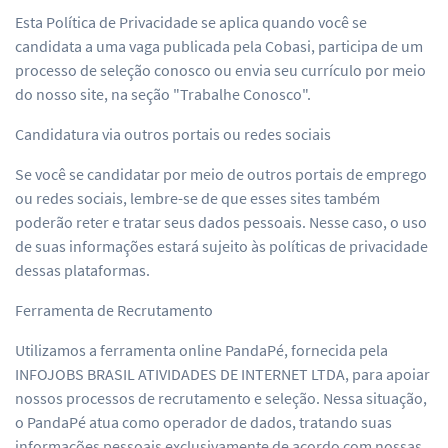
Esta Política de Privacidade se aplica quando você se
candidata a uma vaga publicada pela Cobasi, participa de um
processo de seleção conosco ou envia seu currículo por meio
do nosso site, na seção "Trabalhe Conosco".
Candidatura via outros portais ou redes sociais
Se você se candidatar por meio de outros portais de emprego
ou redes sociais, lembre-se de que esses sites também
poderão reter e tratar seus dados pessoais. Nesse caso, o uso
de suas informações estará sujeito às políticas de privacidade
dessas plataformas.
Ferramenta de Recrutamento
Utilizamos a ferramenta online PandaPé, fornecida pela
INFOJOBS BRASIL ATIVIDADES DE INTERNET LTDA, para apoiar
nossos processos de recrutamento e seleção. Nessa situação,
o PandaPé atua como operador de dados, tratando suas
informações pessoais exclusivamente de acordo com nossas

++++++

Your objective
Which lines above include "você"? Show each of them by copying it.

Response area
Esta Política de Privacidade se aplica quando você se
Se você se candidatar por meio de outros portais de emprego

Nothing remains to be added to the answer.